| Data to process |

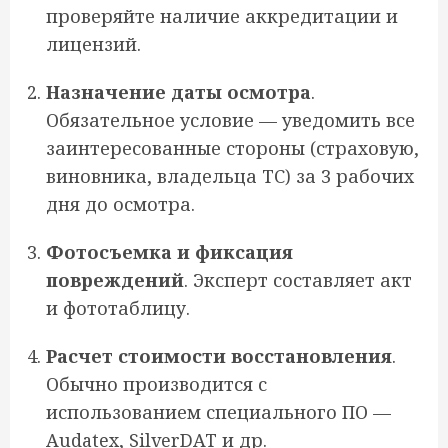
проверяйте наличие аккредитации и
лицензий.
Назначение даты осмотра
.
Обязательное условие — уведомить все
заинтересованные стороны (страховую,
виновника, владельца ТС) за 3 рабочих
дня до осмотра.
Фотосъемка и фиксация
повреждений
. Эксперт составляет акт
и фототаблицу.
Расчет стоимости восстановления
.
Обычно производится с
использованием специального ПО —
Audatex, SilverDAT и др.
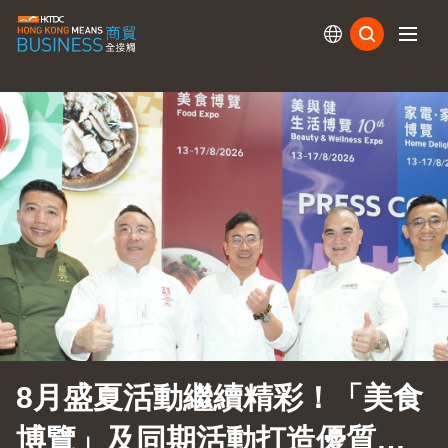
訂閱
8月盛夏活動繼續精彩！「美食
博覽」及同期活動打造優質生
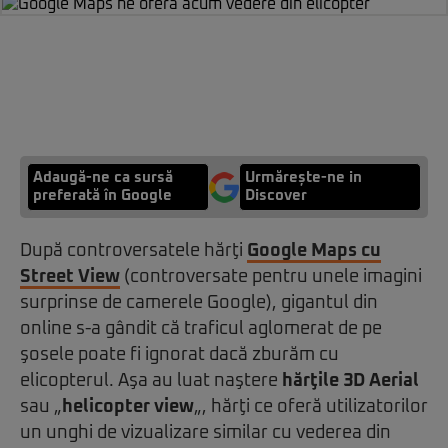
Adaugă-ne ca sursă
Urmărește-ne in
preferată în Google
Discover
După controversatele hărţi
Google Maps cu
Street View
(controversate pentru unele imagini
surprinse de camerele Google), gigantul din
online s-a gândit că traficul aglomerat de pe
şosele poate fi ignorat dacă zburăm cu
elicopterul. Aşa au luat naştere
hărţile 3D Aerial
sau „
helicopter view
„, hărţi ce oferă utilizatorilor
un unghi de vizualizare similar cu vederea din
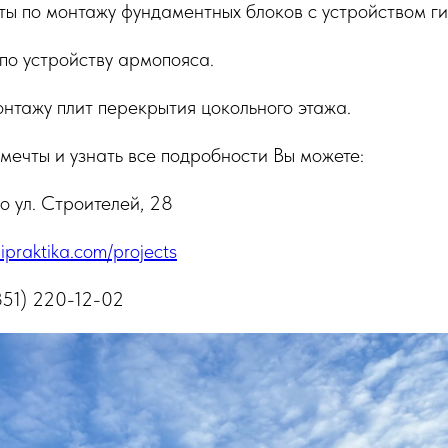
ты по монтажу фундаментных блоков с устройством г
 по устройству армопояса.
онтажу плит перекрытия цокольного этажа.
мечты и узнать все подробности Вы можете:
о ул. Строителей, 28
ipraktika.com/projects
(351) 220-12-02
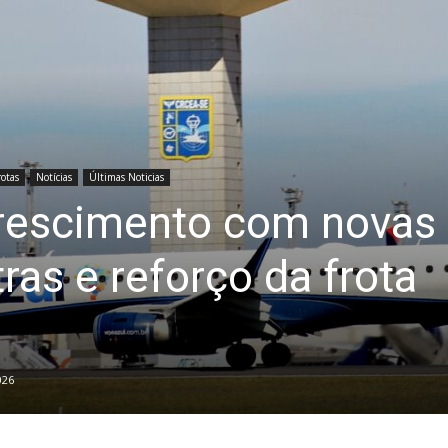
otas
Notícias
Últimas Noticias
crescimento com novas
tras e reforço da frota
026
...
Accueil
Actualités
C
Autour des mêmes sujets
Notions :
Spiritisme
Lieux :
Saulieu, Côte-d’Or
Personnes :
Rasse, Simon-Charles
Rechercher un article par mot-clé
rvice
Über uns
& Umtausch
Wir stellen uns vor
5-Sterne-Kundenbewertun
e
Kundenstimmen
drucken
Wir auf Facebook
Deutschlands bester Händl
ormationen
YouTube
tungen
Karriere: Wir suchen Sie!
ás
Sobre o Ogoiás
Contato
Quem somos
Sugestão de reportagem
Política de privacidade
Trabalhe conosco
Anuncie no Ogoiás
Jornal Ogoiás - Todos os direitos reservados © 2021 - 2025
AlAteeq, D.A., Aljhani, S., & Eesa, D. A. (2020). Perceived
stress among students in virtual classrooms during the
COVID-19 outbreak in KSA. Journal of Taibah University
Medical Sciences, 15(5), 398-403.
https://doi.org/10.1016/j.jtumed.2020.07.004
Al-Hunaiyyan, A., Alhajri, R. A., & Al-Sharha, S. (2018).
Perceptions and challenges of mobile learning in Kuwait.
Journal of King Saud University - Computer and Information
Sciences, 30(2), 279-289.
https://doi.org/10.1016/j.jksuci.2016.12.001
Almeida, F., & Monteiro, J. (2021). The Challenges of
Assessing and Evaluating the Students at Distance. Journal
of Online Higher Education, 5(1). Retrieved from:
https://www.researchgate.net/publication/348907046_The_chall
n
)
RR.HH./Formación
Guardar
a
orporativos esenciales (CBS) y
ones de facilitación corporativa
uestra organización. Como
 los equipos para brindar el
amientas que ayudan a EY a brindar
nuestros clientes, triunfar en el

| Task requirements |
Go through the listing above and find each line that contains "Sciences", then copy it.

| Task result |
Medical Sciences, 15(5), 398-403.
Sciences, 30(2), 279-289.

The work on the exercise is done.